Take the lines below beginning at the line that has "most of them Thai." and stopping after the line that has "For Namsan, 28, the work means wages", and print them exactly as they are, with no other lines.

-- SUPPLIED INFORMATION --
§ §

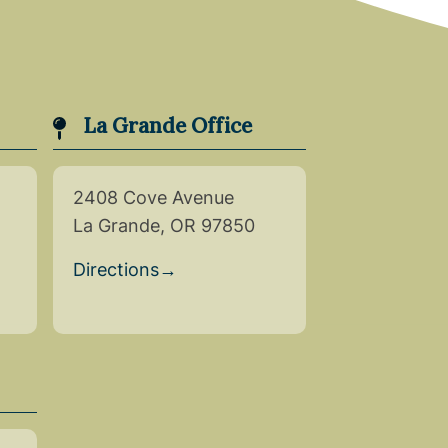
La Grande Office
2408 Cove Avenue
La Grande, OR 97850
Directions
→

§ §

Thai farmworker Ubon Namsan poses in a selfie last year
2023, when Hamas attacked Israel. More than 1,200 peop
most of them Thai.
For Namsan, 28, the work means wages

§ §

-- SOLVED EXERCISE --
most of them Thai.
For Namsan, 28, the work means wages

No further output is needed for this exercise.